Il y a quelque chose de l’arrivée de King Kong dans chaque nouvelle audition d’Alexandre Benalla. « Baam… Baaam… », font ses pas résonnant depuis une sombre jungle élyséenne où grouillent de mystérieux conseillers, des passeports diplomatiques usurpés et des armes louches. « Baam… Baaam… », font les pas d’Alexandre Benalla dans le lointain bien avant qu’on voie le bonhomme débouler en vrai. Et puis le voilà. Le costume est toujours bleu marine, mais plus sombre que lors de sa première audition devant la commission d’enquête du Sénat, le 19 septembre 2018. Les fines lunettes sont identiques, la montre toujours aussi maousse, la cravate d’un motif approchant mais cette fois, le menton et les joues sont glabres. Les biscoteaux semblent avoir un peu de mal à rentrer dans la veste. Et il s’est coiffé d’une invisible coquille d’œuf, celle de Caliméro. Car on attendait Benalla, le retour du fils de la revanche, Benalla balançant tout et tout le monde après s’être fait lâcher par l’Élysée mercredi dernier, et on a le poussin noir du dessin animé, clamant que « C’est vraiment trop inzuste ».

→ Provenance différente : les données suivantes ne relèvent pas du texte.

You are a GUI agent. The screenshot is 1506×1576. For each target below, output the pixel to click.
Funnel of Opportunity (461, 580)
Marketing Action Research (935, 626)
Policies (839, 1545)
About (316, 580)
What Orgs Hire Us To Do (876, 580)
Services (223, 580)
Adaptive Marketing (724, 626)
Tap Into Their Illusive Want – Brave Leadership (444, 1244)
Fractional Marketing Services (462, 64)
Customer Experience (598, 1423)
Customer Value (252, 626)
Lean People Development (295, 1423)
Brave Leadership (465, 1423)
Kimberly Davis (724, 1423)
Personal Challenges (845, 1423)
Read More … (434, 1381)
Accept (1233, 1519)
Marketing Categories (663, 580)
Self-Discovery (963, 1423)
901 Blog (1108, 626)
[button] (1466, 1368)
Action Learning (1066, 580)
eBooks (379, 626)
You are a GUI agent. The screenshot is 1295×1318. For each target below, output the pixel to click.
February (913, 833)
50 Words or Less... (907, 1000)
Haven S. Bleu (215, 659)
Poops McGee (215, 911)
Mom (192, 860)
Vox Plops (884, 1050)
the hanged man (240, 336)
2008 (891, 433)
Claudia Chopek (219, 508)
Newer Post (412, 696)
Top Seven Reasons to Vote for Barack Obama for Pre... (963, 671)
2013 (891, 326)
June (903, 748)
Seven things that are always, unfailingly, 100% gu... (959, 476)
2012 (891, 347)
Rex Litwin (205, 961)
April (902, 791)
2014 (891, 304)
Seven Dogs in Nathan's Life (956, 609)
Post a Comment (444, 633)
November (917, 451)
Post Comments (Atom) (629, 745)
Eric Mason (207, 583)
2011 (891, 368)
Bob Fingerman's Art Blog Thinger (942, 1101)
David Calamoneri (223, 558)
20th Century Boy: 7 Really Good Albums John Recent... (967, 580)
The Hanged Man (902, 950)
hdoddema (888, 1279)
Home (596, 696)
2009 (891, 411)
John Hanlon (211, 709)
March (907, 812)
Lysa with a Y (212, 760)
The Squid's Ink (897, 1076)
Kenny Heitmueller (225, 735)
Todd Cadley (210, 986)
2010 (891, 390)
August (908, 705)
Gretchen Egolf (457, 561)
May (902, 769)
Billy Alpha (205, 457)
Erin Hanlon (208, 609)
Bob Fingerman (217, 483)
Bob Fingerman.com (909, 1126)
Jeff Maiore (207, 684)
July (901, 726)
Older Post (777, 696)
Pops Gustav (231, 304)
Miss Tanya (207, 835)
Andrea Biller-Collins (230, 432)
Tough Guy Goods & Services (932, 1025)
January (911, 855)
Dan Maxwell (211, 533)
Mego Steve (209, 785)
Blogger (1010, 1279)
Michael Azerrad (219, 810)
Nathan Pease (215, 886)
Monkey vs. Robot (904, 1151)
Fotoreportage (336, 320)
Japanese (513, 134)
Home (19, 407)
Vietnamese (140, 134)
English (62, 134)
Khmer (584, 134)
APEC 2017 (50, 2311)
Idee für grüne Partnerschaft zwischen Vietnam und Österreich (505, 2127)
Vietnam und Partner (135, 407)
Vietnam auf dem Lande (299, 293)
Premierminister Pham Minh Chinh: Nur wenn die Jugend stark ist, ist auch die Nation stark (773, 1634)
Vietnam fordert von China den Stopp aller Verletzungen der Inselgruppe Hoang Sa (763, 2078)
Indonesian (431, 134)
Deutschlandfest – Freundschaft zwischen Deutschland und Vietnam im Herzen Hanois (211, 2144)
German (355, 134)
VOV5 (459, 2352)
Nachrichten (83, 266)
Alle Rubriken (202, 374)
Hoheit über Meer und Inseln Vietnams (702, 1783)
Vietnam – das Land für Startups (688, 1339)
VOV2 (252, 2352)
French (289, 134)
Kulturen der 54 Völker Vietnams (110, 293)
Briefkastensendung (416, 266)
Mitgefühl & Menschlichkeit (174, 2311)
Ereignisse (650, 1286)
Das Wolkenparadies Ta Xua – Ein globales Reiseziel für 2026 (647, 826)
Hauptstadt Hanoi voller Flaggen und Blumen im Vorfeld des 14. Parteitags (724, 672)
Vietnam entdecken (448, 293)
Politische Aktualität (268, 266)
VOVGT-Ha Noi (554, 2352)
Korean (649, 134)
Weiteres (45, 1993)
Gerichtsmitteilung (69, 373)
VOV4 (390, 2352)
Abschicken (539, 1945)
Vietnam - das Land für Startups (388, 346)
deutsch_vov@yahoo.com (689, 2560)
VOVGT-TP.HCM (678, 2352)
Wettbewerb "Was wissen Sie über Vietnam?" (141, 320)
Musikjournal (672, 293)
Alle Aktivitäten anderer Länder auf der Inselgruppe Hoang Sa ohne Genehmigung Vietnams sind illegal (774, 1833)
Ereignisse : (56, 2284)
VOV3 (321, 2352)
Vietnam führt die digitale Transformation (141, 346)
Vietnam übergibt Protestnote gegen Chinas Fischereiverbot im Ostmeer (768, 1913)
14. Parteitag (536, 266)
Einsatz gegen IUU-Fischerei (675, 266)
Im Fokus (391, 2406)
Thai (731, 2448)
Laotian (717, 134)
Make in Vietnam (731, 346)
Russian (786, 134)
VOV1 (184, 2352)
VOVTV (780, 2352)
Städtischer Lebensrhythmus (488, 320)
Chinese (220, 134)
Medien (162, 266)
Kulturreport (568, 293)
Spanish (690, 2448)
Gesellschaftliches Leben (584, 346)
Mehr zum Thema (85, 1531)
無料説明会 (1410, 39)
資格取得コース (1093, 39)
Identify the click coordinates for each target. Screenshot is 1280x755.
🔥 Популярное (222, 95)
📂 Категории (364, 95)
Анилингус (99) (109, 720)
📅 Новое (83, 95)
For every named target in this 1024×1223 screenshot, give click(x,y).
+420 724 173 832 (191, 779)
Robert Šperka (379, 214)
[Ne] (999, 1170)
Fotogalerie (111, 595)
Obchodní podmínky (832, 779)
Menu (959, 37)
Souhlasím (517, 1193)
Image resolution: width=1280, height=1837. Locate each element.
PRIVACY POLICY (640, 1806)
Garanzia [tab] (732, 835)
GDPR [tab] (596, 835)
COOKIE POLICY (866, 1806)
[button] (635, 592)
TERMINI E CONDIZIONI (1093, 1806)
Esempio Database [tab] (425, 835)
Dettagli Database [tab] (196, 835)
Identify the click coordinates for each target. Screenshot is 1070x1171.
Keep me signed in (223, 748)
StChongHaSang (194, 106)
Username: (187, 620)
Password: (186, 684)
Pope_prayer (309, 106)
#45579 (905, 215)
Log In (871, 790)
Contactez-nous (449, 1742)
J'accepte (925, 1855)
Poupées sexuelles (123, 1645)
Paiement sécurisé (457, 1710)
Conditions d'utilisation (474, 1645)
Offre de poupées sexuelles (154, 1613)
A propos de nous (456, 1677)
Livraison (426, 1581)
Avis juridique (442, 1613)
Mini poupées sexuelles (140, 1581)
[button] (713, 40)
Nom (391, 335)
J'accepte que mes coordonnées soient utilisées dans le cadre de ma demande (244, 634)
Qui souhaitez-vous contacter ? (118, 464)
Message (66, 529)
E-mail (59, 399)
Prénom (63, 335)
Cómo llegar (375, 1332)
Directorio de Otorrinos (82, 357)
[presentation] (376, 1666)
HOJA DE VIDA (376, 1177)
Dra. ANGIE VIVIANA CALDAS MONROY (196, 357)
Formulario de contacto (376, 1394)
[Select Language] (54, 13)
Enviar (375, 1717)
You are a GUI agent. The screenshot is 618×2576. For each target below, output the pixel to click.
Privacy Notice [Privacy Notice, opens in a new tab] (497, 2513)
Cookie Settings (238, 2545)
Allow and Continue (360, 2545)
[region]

Voilà un brave type qui, le 1er mai 2018, défend les forces de l’ordre contre des « délinquants », « des lanceurs de bouteilles en verre contre des policiers » et on le fait passer pour un « tabasseur de gentils manifestants ». Inzuste. Et voilà ce brave type victime de « pseudo-révélations », d’un « lynchage en règle », d’un « déferlement médiatique », d’un « déchaînement politique », qui aboutit à la « construction d’un personnage, d’un individu [spéciale dédicace à Patrick Strzoda, directeur de cabinet d’Emmanuel Macron, qui l’a ainsi qualifié, la semaine dernière devant la même commission] sulfureux, diabolique, infréquentable. » Vraiment trop inzuste.

Tout de même : « J’ai pu donner une mauvaise image de moi », admet Alexandre Benalla. « Derrière la carapace, il y a un homme, sa femme, son fils qui avait un mois et demi, […] une situation professionnelle et personnelle assez troublée qui ont fait que j’ai commis un certain nombre d’erreurs. » Ce nombre-là, il est effectivement certain et Alexandre Benalla le cite de lui-même : 23. Alors que, la semaine dernière, Patrick Strzoda évoquait l’utilisation frauduleuse de passeports « presque une vingtaine de fois », l’ancien chargé de mission de l’Élysée précise : « 23 fois exactement. » « Je reconnais une erreur », dit-il. Bon, 23 erreurs, en fait.
Mais c’est bien la seule erreur qu’accepte d’endosser Alexandre Benalla.